2. Then consider the operator, $$(2\pi)^32\omega_k \delta^3(0)N(k)=a^{\dagger}(k)a(k),$$ then one can show, $$\hspace{-3cm}[N(k),N(k')]=\{a^{\dagger}(k)[a(k),a^{\dagger}(k')]a(k')$$ $$\hspace{5cm}+ a^{\dagger}(k')[a^{\dagger}(k),a(k')]a(k)\}/((2\pi)^64\omega_k \omega_k'[ \delta^3(0)]^2)$$
3. I can show the above equation but I am stuck at this next step.
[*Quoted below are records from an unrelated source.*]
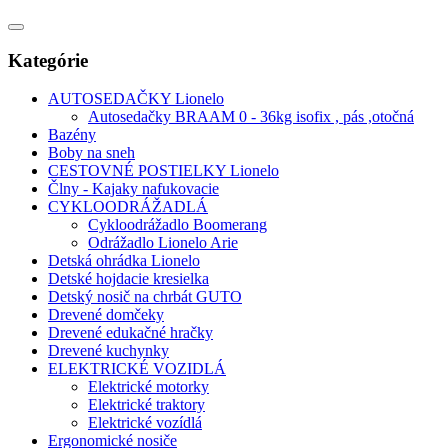
Kategórie
AUTOSEDAČKY Lionelo
Autosedačky BRAAM 0 - 36kg isofix , pás ,otočná
Bazény
Boby na sneh
CESTOVNÉ POSTIELKY Lionelo
Člny - Kajaky nafukovacie
CYKLOODRÁŽADLÁ
Cykloodrážadlo Boomerang
Odrážadlo Lionelo Arie
Detská ohrádka Lionelo
Detské hojdacie kresielka
Detský nosič na chrbát GUTO
Drevené domčeky
Drevené edukačné hračky
Drevené kuchynky
ELEKTRICKÉ VOZIDLÁ
Elektrické motorky
Elektrické traktory
Elektrické vozídlá
Ergonomické nosiče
It goes on to say that, $$\hspace{-3cm}[N(k),N(k')]=\{a^{\dagger}(k)[a(k),a^{\dagger}(k')]a(k')$$ $$\hspace{5cm}+ a^{\dagger}(k')[a^{\dagger}(k),a(k')]a(k)\}/((2\pi)^64\omega_k \omega_k'[ \delta^3(0)]^2)$$ $$\hspace{1.5cm}\sim [a^{\dagger}(k)a(k)-a^{\dagger}(k)a(k)]\delta(\mathbf{k-k'})$$ $$\hspace{-4.5cm}=0$$ the $\sim$ means '"transforms as" in the notation of this text, but I don't know "transforms as" under what? Also not sure what division by $\delta^3$ means.
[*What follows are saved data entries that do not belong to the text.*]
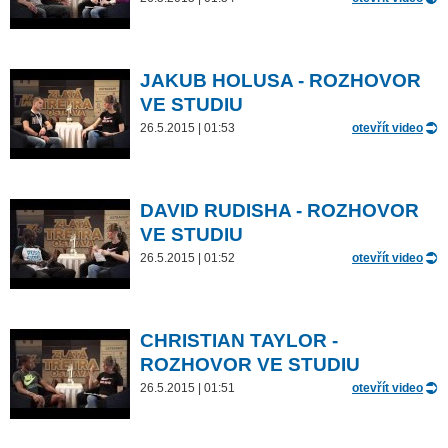
JAKUB HOLUSA - ROZHOVOR
VE STUDIU
26.5.2015 | 01:53
otevřít video
DAVID RUDISHA - ROZHOVOR
VE STUDIU
26.5.2015 | 01:52
otevřít video
CHRISTIAN TAYLOR -
ROZHOVOR VE STUDIU
26.5.2015 | 01:51
otevřít video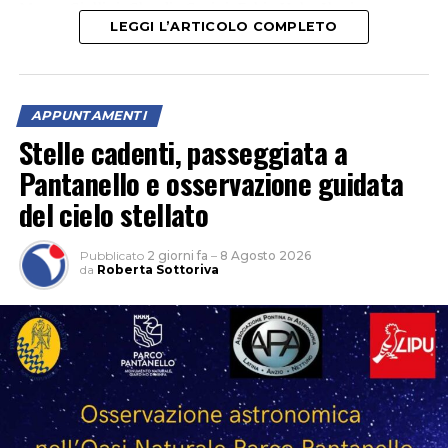
Marco Giallini, Claudia Gerini, Fabio Volo, Ilenia
LEGGI L’ARTICOLO COMPLETO
Pastorelli e Paolo Calabresi.
APPUNTAMENTI
Stelle cadenti, passeggiata a
Pantanello e osservazione guidata
del cielo stellato
Pubblicato
2 giorni fa
–
8 Agosto 2026
da
Roberta Sottoriva
Ospiti della serata il regista Christian Marazziti e Marco
Giallini, che hanno incontrato il pubblico al termine
della proiezione, raccontando la realizzazione del film e
condividendo aneddoti ed esperienze legate al set e al
loro lavoro nel cinema. Tra gli ospiti presenti anche il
4. My attempt assumed the following (which may be incorrect), (i) first I assume that $\delta^3(\mathbf{k-k')}=\delta^3(\mathbf{k'-k)} \implies [a(k),a^{\dagger}(k')]=[a(k'),a^{\dagger}(k)]$, (ii) second is assumed that, $[a(k),a^{\dagger}(k')]=-[a^{\dagger}(k),a(k')]$. Then (i) and (ii) $\implies$

$$\hspace{-3cm}[N(k),N(k')]=\{a^{\dagger}(k)[a(k),a^{\dagger}(k')]a(k')$$ $$\hspace{5cm}+ a^{\dagger}(k')[a^{\dagger}(k),a(k')]a(k)\}/((2\pi)^64\omega_k \omega_k'[ \delta^3(0)]^2)$$ $$\hspace{0cm}=\{a^{\dagger}(k)\delta^3(\mathbf{k-k'})a(k')$$ $$\hspace{5cm}-a^{\dagger}(k')\delta^3(\mathbf{k-k'})a(k)\}(2\pi)^32w_k/((2\pi)^64\omega_k \omega_k'[ \delta^3(0)]^2)$$ I don't think this is the correct approach, some hints would be appreciated.